───── RECORDS SUPPLIED ─────

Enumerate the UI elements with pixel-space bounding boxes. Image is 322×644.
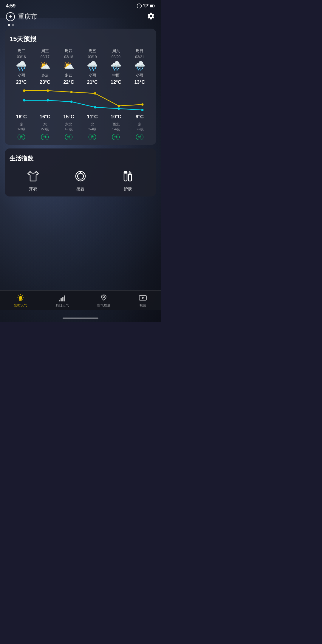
settings-button[interactable] <box>147 12 155 21</box>
low-temp-4: 10°C <box>104 114 128 120</box>
clothing-label: 穿衣 <box>29 186 37 192</box>
city-name: 重庆市 <box>18 12 38 21</box>
svg-point-7 <box>47 89 49 92</box>
svg-rect-31 <box>62 297 64 301</box>
wind-info-1: 东 2-3级 <box>33 122 57 131</box>
air-row: 优优优优优优 <box>10 133 151 140</box>
life-index-title: 生活指数 <box>10 154 151 162</box>
wifi-icon <box>143 3 148 9</box>
wind-info-3: 北 2-4级 <box>80 122 104 131</box>
nav-item-airquality[interactable]: 空气质量 <box>97 294 110 308</box>
wind-row: 东 1-3级 东 2-3级 东北 1-3级 北 2-4级 西北 1-4级 东 0… <box>10 122 151 131</box>
forecast-day-0: 周二 03/16 🌧️ 小雨 23°C <box>10 48 33 85</box>
svg-marker-35 <box>142 297 145 299</box>
life-item-clothing[interactable]: 穿衣 <box>25 168 41 192</box>
air-badge-2: 优 <box>57 134 80 140</box>
bottom-nav: 实时天气 15日天气 空气质量 视频 <box>0 290 161 310</box>
wind-info-4: 西北 1-4级 <box>104 122 128 131</box>
status-icons <box>137 3 155 9</box>
forecast-title: 15天预报 <box>10 35 151 44</box>
cold-label: 感冒 <box>76 186 85 192</box>
nav-label-15day: 15日天气 <box>55 303 69 308</box>
home-indicator <box>63 318 98 319</box>
low-temp-2: 15°C <box>57 114 80 120</box>
svg-point-9 <box>94 92 96 95</box>
svg-rect-24 <box>129 172 131 174</box>
wind-info-2: 东北 1-3级 <box>57 122 80 131</box>
nav-label-airquality: 空气质量 <box>97 303 110 308</box>
wind-info-0: 东 1-3级 <box>10 122 33 131</box>
svg-rect-32 <box>64 295 65 301</box>
svg-point-14 <box>70 100 72 103</box>
low-temp-3: 11°C <box>80 114 104 120</box>
life-item-skincare[interactable]: 护肤 <box>120 168 136 192</box>
low-temp-5: 9°C <box>128 114 151 120</box>
svg-point-11 <box>141 103 143 106</box>
page-dot-1[interactable] <box>8 24 10 26</box>
temperature-chart-svg <box>10 86 151 113</box>
life-index-card: 生活指数 穿衣 感冒 <box>5 148 156 196</box>
main-content: 15天预报 周二 03/16 🌧️ 小雨 23°C 周三 03/17 ⛅ 多云 … <box>0 29 161 291</box>
forecast-days: 周二 03/16 🌧️ 小雨 23°C 周三 03/17 ⛅ 多云 23°C 周… <box>10 48 151 85</box>
life-icons-row: 穿衣 感冒 <box>10 168 151 192</box>
skincare-icon <box>120 168 136 184</box>
page-dots <box>0 24 161 29</box>
15day-icon <box>58 294 66 302</box>
svg-point-33 <box>103 296 105 298</box>
svg-rect-29 <box>59 300 60 301</box>
battery-icon <box>150 3 155 9</box>
nav-item-realtime[interactable]: 实时天气 <box>14 294 27 308</box>
svg-point-19 <box>78 173 83 179</box>
temp-chart <box>10 86 151 113</box>
wind-info-5: 东 0-2级 <box>128 122 151 131</box>
notification-icon <box>137 3 142 9</box>
forecast-day-2: 周四 03/18 ⛅ 多云 22°C <box>57 48 80 85</box>
forecast-day-1: 周三 03/17 ⛅ 多云 23°C <box>33 48 57 85</box>
svg-rect-30 <box>61 298 62 301</box>
nav-item-video[interactable]: 视频 <box>139 294 147 308</box>
page-dot-2[interactable] <box>12 24 14 26</box>
forecast-day-3: 周五 03/19 🌧️ 小雨 21°C <box>80 48 104 85</box>
air-badge-0: 优 <box>10 134 33 140</box>
life-item-cold[interactable]: 感冒 <box>73 168 88 192</box>
svg-point-6 <box>23 89 25 92</box>
svg-point-10 <box>118 105 120 107</box>
nav-label-realtime: 实时天气 <box>14 303 27 308</box>
gear-icon <box>147 12 155 20</box>
svg-rect-5 <box>154 5 155 7</box>
svg-rect-23 <box>129 174 131 181</box>
air-badge-1: 优 <box>33 134 57 140</box>
svg-rect-28 <box>19 299 21 301</box>
forecast-day-5: 周日 03/21 🌧️ 小雨 13°C <box>128 48 151 85</box>
low-temps-row: 16°C16°C15°C11°C10°C9°C <box>10 114 151 120</box>
air-quality-icon <box>100 294 108 302</box>
air-badge-5: 优 <box>128 134 151 140</box>
clothing-icon <box>25 168 41 184</box>
nav-item-15day[interactable]: 15日天气 <box>55 294 69 308</box>
svg-point-16 <box>118 107 120 110</box>
video-icon <box>139 294 147 302</box>
svg-rect-21 <box>124 173 127 181</box>
cold-icon <box>73 168 88 184</box>
svg-point-17 <box>141 109 143 111</box>
add-city-button[interactable]: + <box>6 12 15 21</box>
svg-point-0 <box>137 4 142 8</box>
skincare-label: 护肤 <box>124 186 132 192</box>
air-badge-4: 优 <box>104 134 128 140</box>
top-bar-left: + 重庆市 <box>6 12 38 21</box>
low-temp-0: 16°C <box>10 114 33 120</box>
svg-rect-4 <box>150 5 153 7</box>
nav-label-video: 视频 <box>140 303 146 308</box>
svg-point-12 <box>23 99 25 102</box>
status-bar: 4:59 <box>0 0 161 11</box>
svg-point-2 <box>145 7 146 7</box>
svg-point-13 <box>47 99 49 102</box>
svg-point-8 <box>70 91 72 93</box>
status-time: 4:59 <box>6 3 16 9</box>
top-bar: + 重庆市 <box>0 11 161 24</box>
svg-point-15 <box>94 106 96 109</box>
realtime-weather-icon <box>16 294 25 302</box>
forecast-card: 15天预报 周二 03/16 🌧️ 小雨 23°C 周三 03/17 ⛅ 多云 … <box>5 29 156 145</box>
air-badge-3: 优 <box>80 134 104 140</box>
low-temp-1: 16°C <box>33 114 57 120</box>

─────

- _PROBLEM STATEMENT_
Output every record verbatim, excluding any picture it contains.

- _WORKED SOLUTION_
Enumerate the UI elements with pixel-space bounding boxes. Image is 322×644.
settings-button[interactable] <box>147 12 155 21</box>
low-temp-4: 10°C <box>104 114 128 120</box>
clothing-label: 穿衣 <box>29 186 37 192</box>
city-name: 重庆市 <box>18 12 38 21</box>
svg-point-7 <box>47 89 49 92</box>
svg-rect-31 <box>62 297 64 301</box>
wind-info-1: 东 2-3级 <box>33 122 57 131</box>
air-row: 优优优优优优 <box>10 133 151 140</box>
life-index-title: 生活指数 <box>10 154 151 162</box>
wifi-icon <box>143 3 148 9</box>
wind-info-3: 北 2-4级 <box>80 122 104 131</box>
nav-item-airquality[interactable]: 空气质量 <box>97 294 110 308</box>
wind-row: 东 1-3级 东 2-3级 东北 1-3级 北 2-4级 西北 1-4级 东 0… <box>10 122 151 131</box>
forecast-day-0: 周二 03/16 🌧️ 小雨 23°C <box>10 48 33 85</box>
svg-marker-35 <box>142 297 145 299</box>
life-item-clothing[interactable]: 穿衣 <box>25 168 41 192</box>
air-badge-2: 优 <box>57 134 80 140</box>
bottom-nav: 实时天气 15日天气 空气质量 视频 <box>0 290 161 310</box>
wind-info-4: 西北 1-4级 <box>104 122 128 131</box>
status-icons <box>137 3 155 9</box>
forecast-title: 15天预报 <box>10 35 151 44</box>
cold-label: 感冒 <box>76 186 85 192</box>
nav-label-15day: 15日天气 <box>55 303 69 308</box>
home-indicator <box>63 318 98 319</box>
low-temp-2: 15°C <box>57 114 80 120</box>
svg-point-9 <box>94 92 96 95</box>
svg-rect-24 <box>129 172 131 174</box>
wind-info-2: 东北 1-3级 <box>57 122 80 131</box>
nav-label-airquality: 空气质量 <box>97 303 110 308</box>
wind-info-0: 东 1-3级 <box>10 122 33 131</box>
svg-rect-32 <box>64 295 65 301</box>
svg-point-14 <box>70 100 72 103</box>
low-temp-3: 11°C <box>80 114 104 120</box>
life-item-skincare[interactable]: 护肤 <box>120 168 136 192</box>
low-temp-5: 9°C <box>128 114 151 120</box>
svg-point-11 <box>141 103 143 106</box>
page-dot-1[interactable] <box>8 24 10 26</box>
temperature-chart-svg <box>10 86 151 113</box>
life-index-card: 生活指数 穿衣 感冒 <box>5 148 156 196</box>
main-content: 15天预报 周二 03/16 🌧️ 小雨 23°C 周三 03/17 ⛅ 多云 … <box>0 29 161 291</box>
forecast-days: 周二 03/16 🌧️ 小雨 23°C 周三 03/17 ⛅ 多云 23°C 周… <box>10 48 151 85</box>
life-icons-row: 穿衣 感冒 <box>10 168 151 192</box>
skincare-icon <box>120 168 136 184</box>
page-dots <box>0 24 161 29</box>
15day-icon <box>58 294 66 302</box>
svg-point-33 <box>103 296 105 298</box>
svg-rect-29 <box>59 300 60 301</box>
battery-icon <box>150 3 155 9</box>
nav-item-realtime[interactable]: 实时天气 <box>14 294 27 308</box>
svg-point-19 <box>78 173 83 179</box>
temp-chart <box>10 86 151 113</box>
wind-info-5: 东 0-2级 <box>128 122 151 131</box>
notification-icon <box>137 3 142 9</box>
forecast-day-2: 周四 03/18 ⛅ 多云 22°C <box>57 48 80 85</box>
forecast-day-1: 周三 03/17 ⛅ 多云 23°C <box>33 48 57 85</box>
svg-rect-30 <box>61 298 62 301</box>
nav-item-video[interactable]: 视频 <box>139 294 147 308</box>
page-dot-2[interactable] <box>12 24 14 26</box>
forecast-day-3: 周五 03/19 🌧️ 小雨 21°C <box>80 48 104 85</box>
air-badge-0: 优 <box>10 134 33 140</box>
life-item-cold[interactable]: 感冒 <box>73 168 88 192</box>
svg-point-6 <box>23 89 25 92</box>
svg-point-10 <box>118 105 120 107</box>
nav-label-realtime: 实时天气 <box>14 303 27 308</box>
gear-icon <box>147 12 155 20</box>
svg-rect-5 <box>154 5 155 7</box>
svg-rect-23 <box>129 174 131 181</box>
air-badge-1: 优 <box>33 134 57 140</box>
svg-rect-28 <box>19 299 21 301</box>
forecast-day-5: 周日 03/21 🌧️ 小雨 13°C <box>128 48 151 85</box>
low-temps-row: 16°C16°C15°C11°C10°C9°C <box>10 114 151 120</box>
air-quality-icon <box>100 294 108 302</box>
air-badge-5: 优 <box>128 134 151 140</box>
clothing-icon <box>25 168 41 184</box>
nav-item-15day[interactable]: 15日天气 <box>55 294 69 308</box>
svg-point-16 <box>118 107 120 110</box>
video-icon <box>139 294 147 302</box>
svg-rect-21 <box>124 173 127 181</box>
cold-icon <box>73 168 88 184</box>
svg-point-17 <box>141 109 143 111</box>
add-city-button[interactable]: + <box>6 12 15 21</box>
svg-point-0 <box>137 4 142 8</box>
skincare-label: 护肤 <box>124 186 132 192</box>
air-badge-4: 优 <box>104 134 128 140</box>
top-bar-left: + 重庆市 <box>6 12 38 21</box>
low-temp-0: 16°C <box>10 114 33 120</box>
svg-rect-4 <box>150 5 153 7</box>
nav-label-video: 视频 <box>140 303 146 308</box>
svg-point-12 <box>23 99 25 102</box>
status-bar: 4:59 <box>0 0 161 11</box>
svg-point-2 <box>145 7 146 7</box>
svg-point-13 <box>47 99 49 102</box>
svg-point-8 <box>70 91 72 93</box>
status-time: 4:59 <box>6 3 16 9</box>
top-bar: + 重庆市 <box>0 11 161 24</box>
svg-point-15 <box>94 106 96 109</box>
realtime-weather-icon <box>16 294 25 302</box>
forecast-card: 15天预报 周二 03/16 🌧️ 小雨 23°C 周三 03/17 ⛅ 多云 … <box>5 29 156 145</box>
air-badge-3: 优 <box>80 134 104 140</box>
low-temp-1: 16°C <box>33 114 57 120</box>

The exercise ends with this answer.